I must say though, I may have jumped the gun a bit on this one, but then again , mabye some of my b!#ching worked, cause tonight I came home from work ,and for the 1st time this young man was at home after a long day at work ,yes work!!:smthumbup: he said hes starting to make some good tips at his pizza del. job(hey its a start) and hes committed to a 5 day steady work schedule . We had a nice long talk about how much he likes his new job, being productive, and making$$. For the 1st time hes actually showing some self esteem and confidence. I told him I was proud of him, and that I would help him and allow him all household privileges, as long as he continues to work hard, and do the right things. So, looks like everythings gonna be OK for now at least . thanks everyone for the help and advice. later.


----------



## MrsSchaffer (Jun 6, 2009)

I never said you should just suck it up. You need to work things out, however, if you loved your wife you wouldn't be trying to make her choose you over her child. Sure, you have rights, but so does she. You knew that she came with kids and whatever kids come with. It isn't like she just threw this on you a few days ago. You take on being a parent, regardless of the age of the children. Teens and young adults thrive off of what they soak out of their surroundings. His surroundings are going to directly influence who he is as a person. You cannot blame him for his lack of parenting.


----------



## MrsSchaffer (Jun 6, 2009)

franklinfx said:


> I told him I was proud of him, and that I would help him and allow him all household privileges, as long as he continues to work hard, and do the right things.


This is the best thing you could have done. He needs to know that someone appreciates him and what he does. Not just looks down on him.


----------



## foolz1 (Sep 5, 2009)

Franklinfx, I can certainly understand your situation. I hope is is now resolved, but don't count on it. I have three step-children whose mother didn't want them and two children of my own, so I ended up being both mom and dad, as their dad worked away from home 95% of the time. 

I had the huge responsibility of dealing with everything, and believe me, it was overwhelming, to say the least. I look back now and wonder how I did it all. I worked sometimes more than ten hours a day to come home to cook dinner, give baths, laundry, and make sure everyone got to where they need to be, i.e., extracurricular activities. I virtually had no help from anyone. 

When I first got my husband's three, they were 12, 11 and 5, and already very much out of control. As they grew into teenagers, it got much worse. I did the best I could with what I had to work with, but it was mentally and physically exhausting. I somehow made it through it, and they are now adults, but they had led such a dysfunctional lifestyle, that they all three have felonies, mostly because of substance abuse and the things that go along with that.

I realize yours are adults, and there is not a whole lot you can do, other than tell them to leave.

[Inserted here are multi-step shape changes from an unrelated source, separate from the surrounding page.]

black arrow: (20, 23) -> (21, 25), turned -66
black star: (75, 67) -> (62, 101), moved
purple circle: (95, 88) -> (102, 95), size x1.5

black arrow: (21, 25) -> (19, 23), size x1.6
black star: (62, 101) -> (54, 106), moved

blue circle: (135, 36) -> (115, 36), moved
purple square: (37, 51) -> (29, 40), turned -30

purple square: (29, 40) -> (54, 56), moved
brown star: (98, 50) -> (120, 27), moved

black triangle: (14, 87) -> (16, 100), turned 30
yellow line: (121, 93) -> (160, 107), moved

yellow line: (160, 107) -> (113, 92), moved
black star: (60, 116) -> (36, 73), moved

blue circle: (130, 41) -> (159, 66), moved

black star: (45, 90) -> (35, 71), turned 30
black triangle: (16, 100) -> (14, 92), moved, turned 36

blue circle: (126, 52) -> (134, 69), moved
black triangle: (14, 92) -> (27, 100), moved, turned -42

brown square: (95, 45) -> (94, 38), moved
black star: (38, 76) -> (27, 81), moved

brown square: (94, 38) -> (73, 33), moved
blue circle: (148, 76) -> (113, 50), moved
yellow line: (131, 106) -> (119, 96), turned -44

Your wife may have trouble doing that, as she likely feels guilt that she gave up custody to their father. I hope yours continues with the job, as the conflict is very taxing on a marriage.

Best of luck to you!


----------



## franklinfx (Apr 7, 2009)

Thanks everyone. I dont expect miracles from anyone, I just dont like having to adapt to a different situation, every other week. My wife gave up custody against my advice, many years ago, and now that the ex wants his freedom, Im supposed to change my life style overnight? Im trying to keep the peace for now, since my wife and I are so attached financially ,but to be honest the years of my wife showing me absolutely no consideration, has taken its toll on my feelings for her. I have been thinking very seriously lately, whether this woman is the person Im meant to be w/ for the rest of my life.


----------



## NightOwl (Sep 28, 2009)

franklinfx said:


> Im trying to keep the peace for now, since my wife and I are so attached financially ,but to be honest the years of my wife showing me absolutely no consideration, has taken its toll on my feelings for her. I have been thinking very seriously lately, whether this woman is the person Im meant to be w/ for the rest of my life.


It sounds like there are larger problems in your relationship and the son is a convenient target for your frustration. If you are still questioning whether you want to be in the relationship, now is the time to get into counseling. If splitting up is the right thing the counselor can help you do it amicably. But letting it get worse is laying the ground work for one or both of you to really hurt the other person. Trust me, I've been there - I uttered your exact words in April and that same month my partner started cheating on me. Not a coincidence.


----------